Carmen Posadas, viuda de Mariano Rubio (gobernador del Banco de España), no deja lugar a duda: “Mariano me dijo que le parecía increíble que le hubiesen prohibido tocar lo de Banca Catalana. Tenía órdenes de no hacer nada. Él sabía que había irregularidades, pero aquello no interesaba políticamente porque necesitaban sus votos”.

A pocos kilómetros del lugar donde murió Víctor Seix, cuatro años antes fue atropellado Kurt Wolff, el editor de Kafka. Si no hubiera sido por Wolff, quizá nunca hubiésemos leído los manuscritos de aquel checo que, aunque padecía insomnio, vivía entre sueños; historias autobiográficas llenas de agridulce magia: “Cuando era muy pequeño, una vez me dieron una moneda de diez céntimos de corona.
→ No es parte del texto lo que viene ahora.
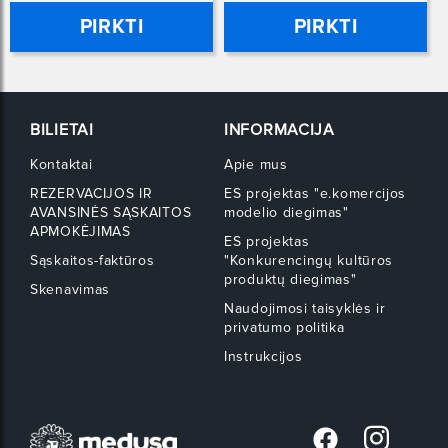
PIRKTI
PIRKTI
BILIETAI
INFORMACIJA
Kontaktai
Apie mus
REZERVACIJOS IR
ES projektas "e.komercijos
AVANSINĖS SĄSKAITOS
modelio diegimas"
APMOKĖJIMAS
ES projektas
Sąskaitos-faktūros
"Konkurencingų kultūros
produktų diegimas"
Skenavimas
Naudojimosi taisyklės ir
privatumo politika
Instrukcijos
Yo tenía muchas ganas de dársela a una vieja mendiga que se sentaba entre las dos plazas, pero esa cantidad me parecía exorbitante, un dinero que probablemente nadie había dado jamás a un mendigo, y por eso me daba vergüenza hacer una cosa tan inconcebible. Pero como tenía que dársela de todas formas, cambié la moneda de diez, entregué a la mendiga un céntimo, di la vuelta al ayuntamiento y a la galería de la casa pequeña, regresé como nuevo benefactor desde la izquierda, volví a darle a la mendiga un céntimo, me puse a correr otra vez y repetí esto febrilmente diez veces, o quizá algo menos, porque la mendiga terminó aburrida y finalmente se fue. De todas formas, al final estaba yo también tan agotado, incluso moralmente, que volví enseguida a casa y lloré hasta que mi madre volvió a darme otra moneda de diez céntimos”.
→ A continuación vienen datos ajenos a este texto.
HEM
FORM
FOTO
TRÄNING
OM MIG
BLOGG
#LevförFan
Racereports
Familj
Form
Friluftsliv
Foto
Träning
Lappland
Kurt Wolff aprendió el oficio de editor a base de entusiasmo y buen gusto, por eso publicaba los libros que la gente debía leer, no los que la gente quería leer. A pesar de eso, reconocía haber editado muchos títulos malos por los que merecía “ir cuando menos al purgatorio, si no directamente al infierno”. Dio prestigio a Alemania durante los años en que una novela costaba cinco millones de marcos y un billete de tranvía doscientos mil millones; los años en que no había suficientes marcos para valorar el orgullo de sentirse alemán.
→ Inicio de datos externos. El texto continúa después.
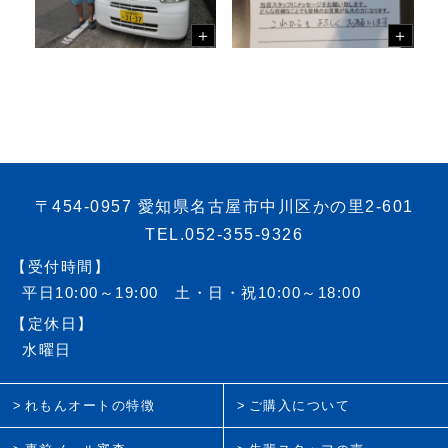
〒454-0957 愛知県名古屋市中川区かの里2-601
TEL.052-355-9326
【受付時間】
平日10:00～19:00 土・日・祝10:00～18:00
【定休日】
水曜日
れもんオートの特徴
ご購入について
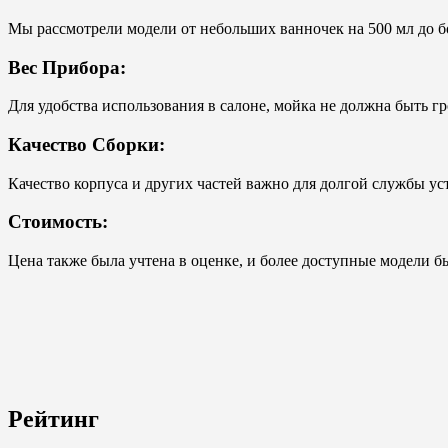
Мы рассмотрели модели от небольших ванночек на 500 мл до б
Вес Прибора:
Для удобства использования в салоне, мойка не должна быть 
Качество Сборки:
Качество корпуса и других частей важно для долгой службы ус
Стоимость:
Цена также была учтена в оценке, и более доступные модели 
Рейтинг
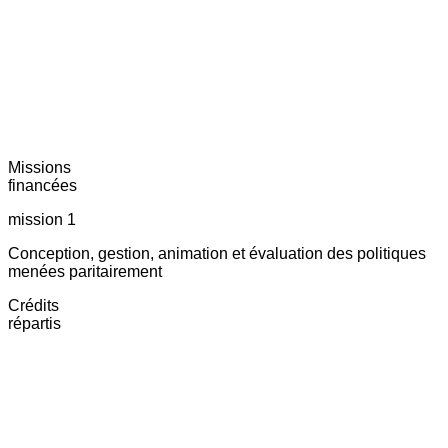
Missions
financées
mission 1
Conception, gestion, animation et évaluation des politiques
menées paritairement
Crédits
répartis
Ninguna persona le impresionó tanto como Kafka, “los ojos más bellos y la expresión más conmovedora de un hombre sin edad”. Al despedirse de él un día primaveral, escuchó algo que ningún autor le había dicho: “Siempre le quedaré más agradecido porque me devuelva mis manuscritos que por su publicación”.

De familia judía, Kafka nunca vería cómo la Gestapo confiscaría muchas de sus cartas, ni cómo sus tres hermanas morirían en campos de concentración (dos de ellas en la primera cámara de gas usada por los nazis).

El año que un tranvía de la línea 30 atropelló a Gaudí, Víctor Seix era un niño que corría por las Ramblas; aquel 1926, Wolff publicaba El castillo, una de las novelas más kafkianas. En la primera página de La Vanguardia del viernes 11 de junio, encima de la esquela de Antoni Gaudí i Cornet, hay otra -el doble de grande- de Mercedes Corominas y Sánchez, fallecida a los 21 años. ¿Quién era aquella muchacha que acompañaba a Gaudí en su último viaje…?

Víctor Seix fue enterrado en el cementerio de San Gervasio. Escribiría Barral: “Es un cementerio lleno de árboles y escaleras. Recuerdo en lo alto de una escalinata a una hermosa mujer de negro que nunca he sabido quién era, modelada por el viento en una actitud de figura clásica…”.

Los nazis hicieron que Kurt Wolff abandonase Alemania; los nazis asesinaron a las hermanas de Kafka con la misma sustancia que protege a los libros de los gusanos -el Zyklon B-. ¿Quién era el conductor que atropelló a Wolff? ¿Cómo se llamaba? La Alemania del 63 aún rebosaba de admiradores de Hitler. De ser uno de ellos quien acabó accidentalmente con la vida del editor en un país partido por un muro, ni siquiera a Kafka se le hubiera ocurrido semejante final.

José Blasco del Álamo es escritor y periodista. Su último libro es 'Azaña será ejecutado' (Editorial Funambulista, 2015).